DESCRIPTION OF THE TASK> The output is the lines below from the one with "viajeros curtidos, desconexión" through the one with "MOLLA PORTA", both included, printed exactly and with no other line.

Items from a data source
_ _ _ _ _ _ _

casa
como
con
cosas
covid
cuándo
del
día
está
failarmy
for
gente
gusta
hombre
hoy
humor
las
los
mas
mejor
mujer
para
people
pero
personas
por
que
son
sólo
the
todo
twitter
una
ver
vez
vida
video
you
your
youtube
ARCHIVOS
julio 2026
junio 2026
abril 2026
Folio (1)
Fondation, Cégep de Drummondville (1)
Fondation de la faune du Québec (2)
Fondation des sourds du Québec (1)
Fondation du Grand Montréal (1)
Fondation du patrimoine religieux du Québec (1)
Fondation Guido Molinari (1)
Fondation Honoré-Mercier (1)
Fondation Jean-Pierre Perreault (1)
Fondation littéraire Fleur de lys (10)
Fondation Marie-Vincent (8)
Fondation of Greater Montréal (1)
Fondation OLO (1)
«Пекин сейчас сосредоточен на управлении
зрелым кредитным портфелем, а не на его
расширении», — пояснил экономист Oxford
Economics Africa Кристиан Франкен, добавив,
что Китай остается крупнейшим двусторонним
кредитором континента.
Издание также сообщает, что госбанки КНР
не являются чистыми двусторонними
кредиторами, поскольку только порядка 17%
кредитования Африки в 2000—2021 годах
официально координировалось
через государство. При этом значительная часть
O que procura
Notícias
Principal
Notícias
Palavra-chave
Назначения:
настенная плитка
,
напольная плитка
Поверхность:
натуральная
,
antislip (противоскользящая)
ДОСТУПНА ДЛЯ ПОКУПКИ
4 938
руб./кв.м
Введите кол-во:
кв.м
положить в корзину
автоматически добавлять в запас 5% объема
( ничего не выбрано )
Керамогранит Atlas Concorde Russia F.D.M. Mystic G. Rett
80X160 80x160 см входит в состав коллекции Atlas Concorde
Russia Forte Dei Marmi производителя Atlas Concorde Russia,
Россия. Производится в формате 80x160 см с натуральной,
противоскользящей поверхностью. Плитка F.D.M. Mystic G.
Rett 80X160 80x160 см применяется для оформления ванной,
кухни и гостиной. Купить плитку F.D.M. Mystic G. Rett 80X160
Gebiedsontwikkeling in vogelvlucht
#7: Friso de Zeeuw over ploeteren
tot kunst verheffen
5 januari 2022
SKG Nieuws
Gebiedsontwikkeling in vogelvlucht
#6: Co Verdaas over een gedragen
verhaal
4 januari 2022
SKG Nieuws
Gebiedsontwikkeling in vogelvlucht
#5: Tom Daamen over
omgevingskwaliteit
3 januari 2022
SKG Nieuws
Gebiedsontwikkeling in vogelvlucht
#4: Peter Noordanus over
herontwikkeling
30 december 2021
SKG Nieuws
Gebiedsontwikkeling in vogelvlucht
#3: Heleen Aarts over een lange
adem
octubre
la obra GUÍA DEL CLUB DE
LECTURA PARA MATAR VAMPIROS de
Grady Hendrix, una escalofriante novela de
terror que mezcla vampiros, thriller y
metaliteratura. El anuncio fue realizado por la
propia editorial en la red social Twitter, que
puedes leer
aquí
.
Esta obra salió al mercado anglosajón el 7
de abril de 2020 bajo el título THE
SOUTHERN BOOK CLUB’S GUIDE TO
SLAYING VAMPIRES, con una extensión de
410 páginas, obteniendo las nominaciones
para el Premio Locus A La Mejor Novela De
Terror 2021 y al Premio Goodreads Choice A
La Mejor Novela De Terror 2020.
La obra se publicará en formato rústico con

_ _ _ _ _ _ _

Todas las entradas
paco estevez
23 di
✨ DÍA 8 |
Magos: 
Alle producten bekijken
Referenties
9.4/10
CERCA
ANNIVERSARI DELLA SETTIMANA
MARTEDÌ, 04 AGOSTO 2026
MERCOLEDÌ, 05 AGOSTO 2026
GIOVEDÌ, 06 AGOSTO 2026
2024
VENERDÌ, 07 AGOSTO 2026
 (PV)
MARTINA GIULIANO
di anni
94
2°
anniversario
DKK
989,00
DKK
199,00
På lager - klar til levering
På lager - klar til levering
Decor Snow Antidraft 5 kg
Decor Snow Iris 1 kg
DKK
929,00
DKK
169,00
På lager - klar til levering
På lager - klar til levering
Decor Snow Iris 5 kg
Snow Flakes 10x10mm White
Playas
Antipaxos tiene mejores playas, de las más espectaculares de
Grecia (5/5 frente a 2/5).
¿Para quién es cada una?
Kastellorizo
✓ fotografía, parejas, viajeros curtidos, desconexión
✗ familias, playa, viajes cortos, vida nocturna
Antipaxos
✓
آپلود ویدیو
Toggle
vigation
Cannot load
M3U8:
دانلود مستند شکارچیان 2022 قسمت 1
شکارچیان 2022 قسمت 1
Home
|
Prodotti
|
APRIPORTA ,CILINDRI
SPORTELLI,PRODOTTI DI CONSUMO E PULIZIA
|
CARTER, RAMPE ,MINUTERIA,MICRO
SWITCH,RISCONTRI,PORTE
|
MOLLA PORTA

_ _ _ _ _ _ _

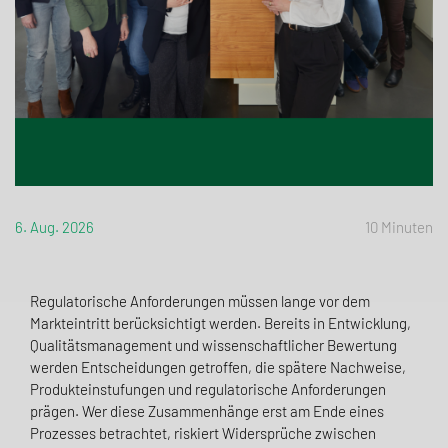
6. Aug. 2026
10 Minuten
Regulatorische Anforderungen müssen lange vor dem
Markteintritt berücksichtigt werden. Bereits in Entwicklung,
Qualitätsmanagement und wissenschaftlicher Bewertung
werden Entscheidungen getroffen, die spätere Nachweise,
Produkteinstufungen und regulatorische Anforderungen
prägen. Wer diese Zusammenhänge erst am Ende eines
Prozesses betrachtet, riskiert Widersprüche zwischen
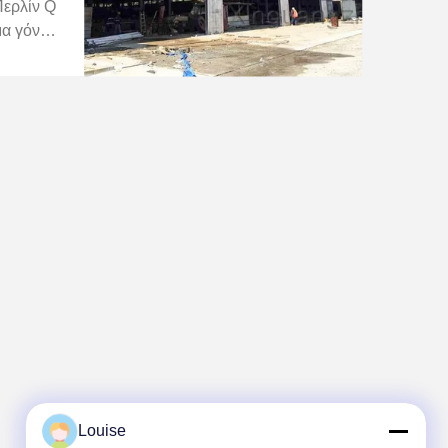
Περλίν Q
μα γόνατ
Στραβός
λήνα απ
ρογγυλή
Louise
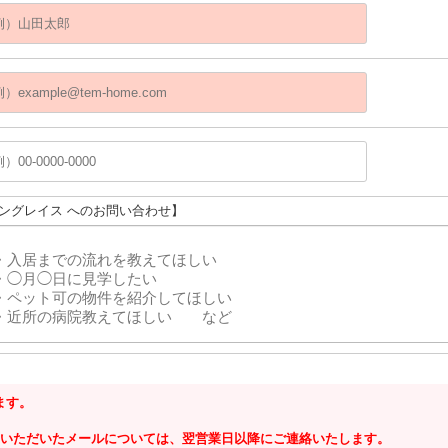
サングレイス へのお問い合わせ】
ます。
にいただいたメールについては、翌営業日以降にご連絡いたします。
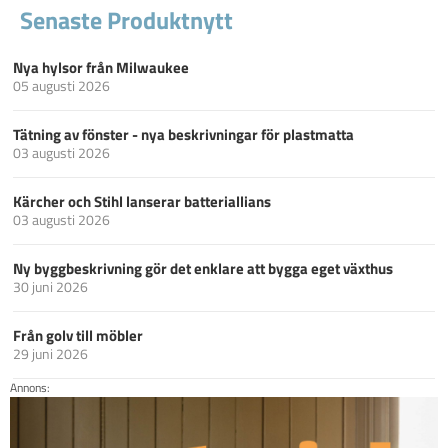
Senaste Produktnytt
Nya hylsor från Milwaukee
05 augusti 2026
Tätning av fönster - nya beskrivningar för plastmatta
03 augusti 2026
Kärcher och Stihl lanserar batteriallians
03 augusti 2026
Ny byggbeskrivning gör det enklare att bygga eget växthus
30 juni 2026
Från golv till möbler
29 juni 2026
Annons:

_ _ _ _ _ _ _

ANSWER BOX>
✓ fotografía, parejas, viajeros curtidos, desconexión
✗ familias, playa, viajes cortos, vida nocturna
Antipaxos
✓
آپلود ویدیو
Toggle
vigation
Cannot load
M3U8:
دانلود مستند شکارچیان 2022 قسمت 1
شکارچیان 2022 قسمت 1
Home
|
Prodotti
|
APRIPORTA ,CILINDRI
SPORTELLI,PRODOTTI DI CONSUMO E PULIZIA
|
CARTER, RAMPE ,MINUTERIA,MICRO
SWITCH,RISCONTRI,PORTE
|
MOLLA PORTA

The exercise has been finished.